- [TASK TO COMPLETE]:
Begin the copy at the line containing "Why the Racial" in the data below and end it at the line containing "ral Bay Cove Apartments", keeping each line exact and leaving out pictures.

- [DATA LISTING]:
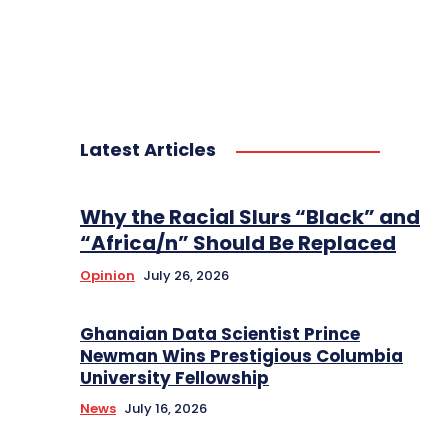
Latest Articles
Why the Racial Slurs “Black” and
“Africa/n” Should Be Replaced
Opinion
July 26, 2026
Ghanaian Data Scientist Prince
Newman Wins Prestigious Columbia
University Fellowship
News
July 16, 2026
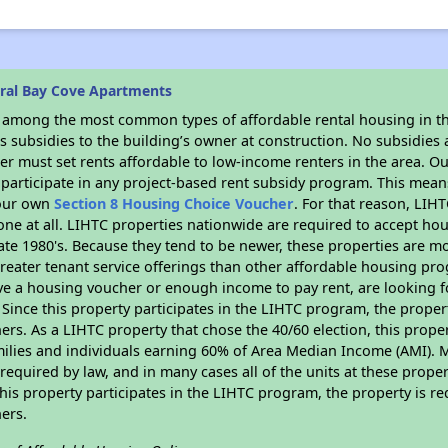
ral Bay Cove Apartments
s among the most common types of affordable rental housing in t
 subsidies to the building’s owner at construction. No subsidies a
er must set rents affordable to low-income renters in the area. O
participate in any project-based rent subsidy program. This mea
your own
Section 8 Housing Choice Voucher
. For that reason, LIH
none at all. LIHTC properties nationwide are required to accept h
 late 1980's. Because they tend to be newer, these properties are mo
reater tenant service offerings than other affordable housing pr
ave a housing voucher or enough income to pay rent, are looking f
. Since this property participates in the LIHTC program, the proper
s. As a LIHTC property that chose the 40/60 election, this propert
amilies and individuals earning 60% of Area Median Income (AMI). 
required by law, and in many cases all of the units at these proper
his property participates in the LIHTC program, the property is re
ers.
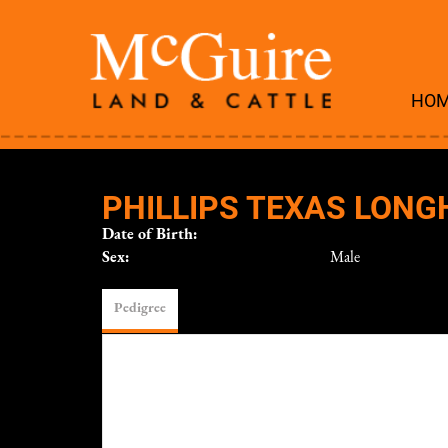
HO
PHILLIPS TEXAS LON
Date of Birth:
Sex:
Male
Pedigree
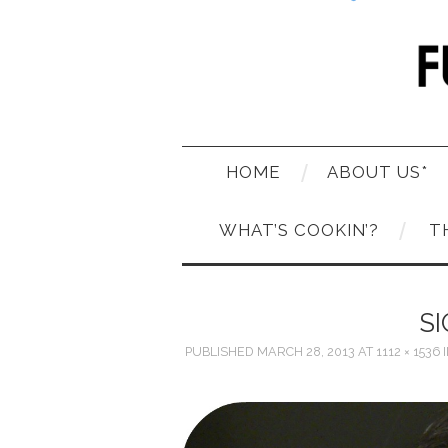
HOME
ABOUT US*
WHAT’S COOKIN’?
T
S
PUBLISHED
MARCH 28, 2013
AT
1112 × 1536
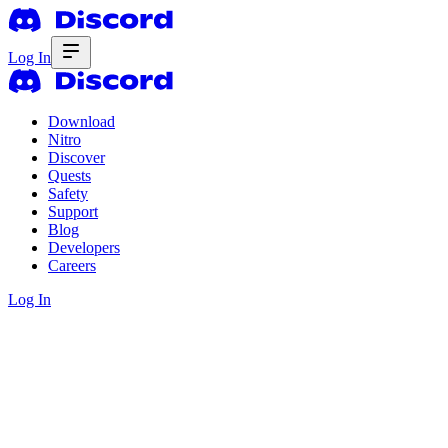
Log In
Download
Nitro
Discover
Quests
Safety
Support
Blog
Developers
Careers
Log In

==

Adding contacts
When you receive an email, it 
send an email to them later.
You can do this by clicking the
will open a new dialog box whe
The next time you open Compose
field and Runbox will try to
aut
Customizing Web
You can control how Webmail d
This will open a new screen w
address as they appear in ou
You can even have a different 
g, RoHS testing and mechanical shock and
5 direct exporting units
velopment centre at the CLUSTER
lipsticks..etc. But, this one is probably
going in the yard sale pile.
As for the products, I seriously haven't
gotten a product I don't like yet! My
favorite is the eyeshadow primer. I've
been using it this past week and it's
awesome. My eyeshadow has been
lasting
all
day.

- [RESPONSE BOX]:
Why the Racial Slurs “Black” and
“Africa/n” Should Be Replaced
Opinion
July 26, 2026
Ghanaian Data Scientist Prince
Newman Wins Prestigious Columbia
University Fellowship
News
July 16, 2026
ral Bay Cove Apartments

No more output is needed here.